■ WHAT TO WORK ON ■
Because the images are not wanted, restate every line below word for word without them.

■ SUPPLIED MATERIAL ■

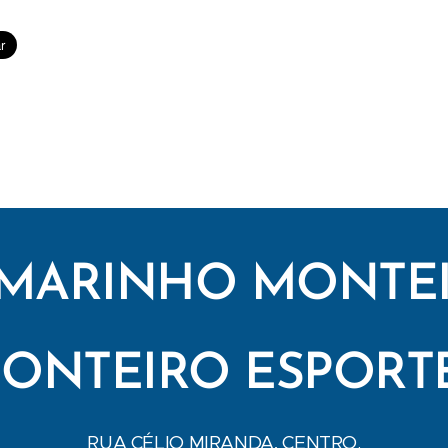
MARINHO MONTE
ONTEIRO ESPORT
RUA CÉLIO MIRANDA, CENTRO.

■ FINAL ANSWER ■
MARINHO MONTE
ONTEIRO ESPORT
RUA CÉLIO MIRANDA, CENTRO.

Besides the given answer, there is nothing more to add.